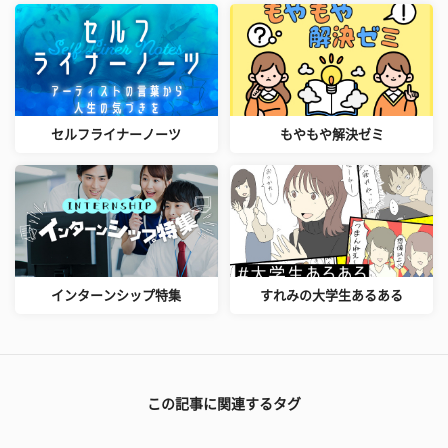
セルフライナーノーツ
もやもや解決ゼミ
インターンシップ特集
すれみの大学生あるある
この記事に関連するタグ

##########

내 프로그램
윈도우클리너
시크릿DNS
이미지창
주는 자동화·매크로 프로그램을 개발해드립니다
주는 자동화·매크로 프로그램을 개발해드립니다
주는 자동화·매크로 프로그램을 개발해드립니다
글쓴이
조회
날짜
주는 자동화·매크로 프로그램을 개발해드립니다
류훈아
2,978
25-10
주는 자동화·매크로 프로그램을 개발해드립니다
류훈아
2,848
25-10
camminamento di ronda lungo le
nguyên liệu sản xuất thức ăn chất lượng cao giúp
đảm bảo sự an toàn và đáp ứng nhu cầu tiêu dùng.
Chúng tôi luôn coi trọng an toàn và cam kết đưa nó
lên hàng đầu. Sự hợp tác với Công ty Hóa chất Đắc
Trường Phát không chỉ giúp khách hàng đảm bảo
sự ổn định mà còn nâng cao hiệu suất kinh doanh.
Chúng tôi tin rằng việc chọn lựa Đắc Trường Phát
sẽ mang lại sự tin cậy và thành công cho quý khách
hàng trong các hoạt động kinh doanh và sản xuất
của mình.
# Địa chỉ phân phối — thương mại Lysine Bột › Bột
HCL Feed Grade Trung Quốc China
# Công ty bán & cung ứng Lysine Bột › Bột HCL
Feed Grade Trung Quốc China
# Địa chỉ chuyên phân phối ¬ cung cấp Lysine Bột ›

##########

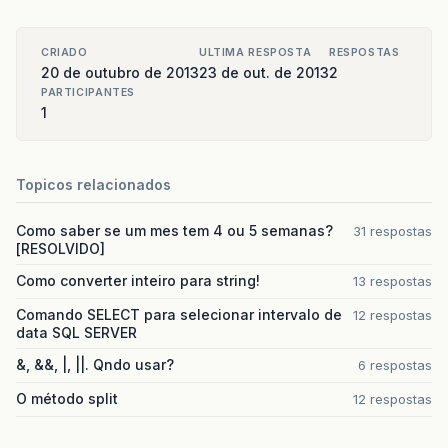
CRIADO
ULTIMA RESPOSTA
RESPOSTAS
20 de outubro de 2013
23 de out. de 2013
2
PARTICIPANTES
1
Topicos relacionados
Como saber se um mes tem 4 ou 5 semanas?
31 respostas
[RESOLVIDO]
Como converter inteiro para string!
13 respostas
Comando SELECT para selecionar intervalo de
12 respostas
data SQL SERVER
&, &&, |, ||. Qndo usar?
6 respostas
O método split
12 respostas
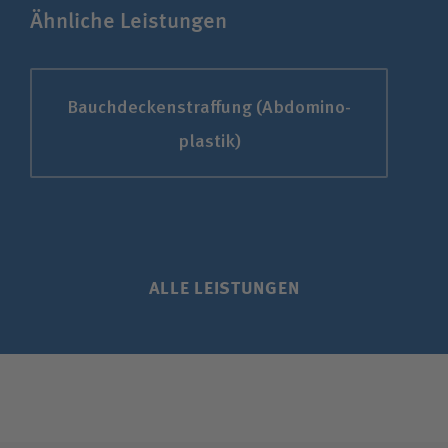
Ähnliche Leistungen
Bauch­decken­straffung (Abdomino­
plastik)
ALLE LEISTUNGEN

##########

> **Exercise objective**:
Wherever "China" occurs in the entries above, copy the line it sits on.

> **Written solution**:
HCL Feed Grade Trung Quốc China
Feed Grade Trung Quốc China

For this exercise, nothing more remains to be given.